The program is a pilot effort that will begin Nov. 2 and last until about March 21, Gen. William S. Wallace, head of the Army’s Training and Doctrine Command at Fort Monroe, Va., said in a news release announcing the changes.

“Then we’ll go back to our normal nine-week basic training for the rest of the fiscal year,” Wallace said in the release.

The Army is trying the program to see what effect adding a week has on potential delays in scheduling soldiers for their Advanced Individual Training, or AIT, Wallace said.

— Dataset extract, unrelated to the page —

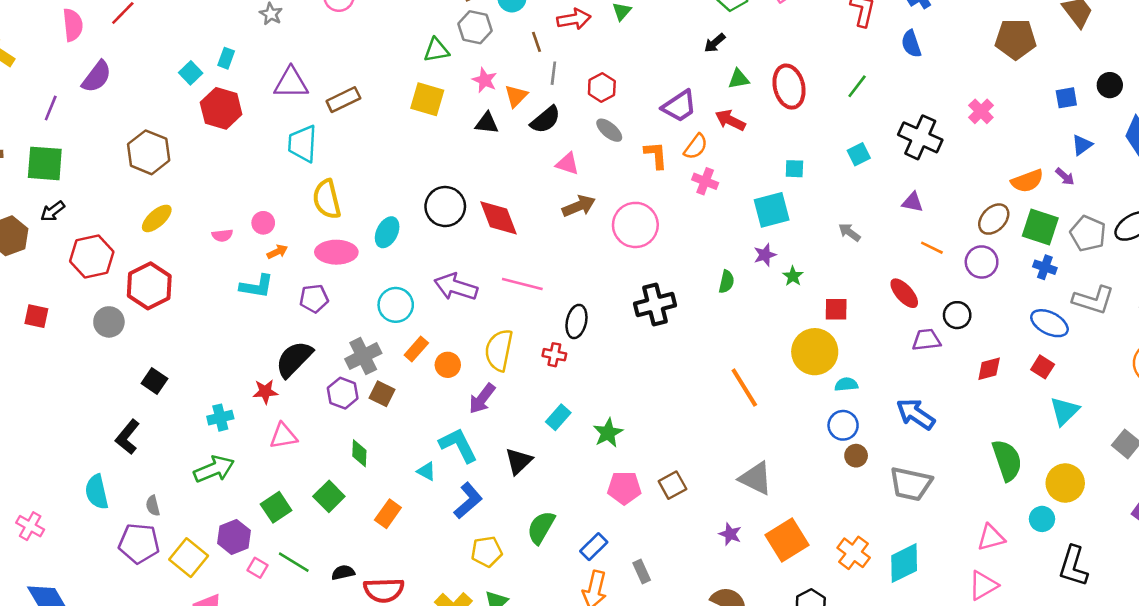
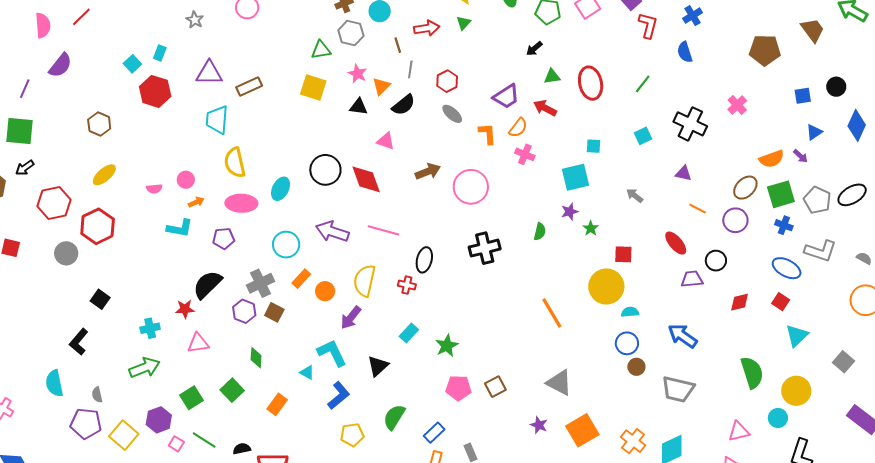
brown hexagon: (149, 152) -> (99, 124), size x0.7
pink triangle: (567, 164) -> (386, 141), moved
green square: (1040, 227) -> (781, 194), turned -36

Every soldier has to go on to AIT after completing basic in order to master his military occupational specialty, or Army job. AIT can last from a few weeks to the better part of a year, depending on the complexity of the specialty.

Currently, recruits are taught 40 “warrior tasks” and go through 11 battle drills, Army officials said.

The Army is not planning any additional training tasks or drills during the additional week of basic, Wallace said.

Instead, Wallace said in the release, “What we’re going to add is time [for] the drill sergeant, so that he can ensure that the individuals have mastered those tasks that they need to master, before they go on to AIT.”

That is the sole purpose of the extra week, Wallace said.

There is one additional benefit to the extra week, TRADOC Command Sgt. Maj. John Sparks said in the release: more time for physical fitness training.

Overall, Wallace said, he expects the extra week “will provide to the AIT commander a better physically fit, more mature, more disciplined soldier who understands the tasks to master better than he does right now.”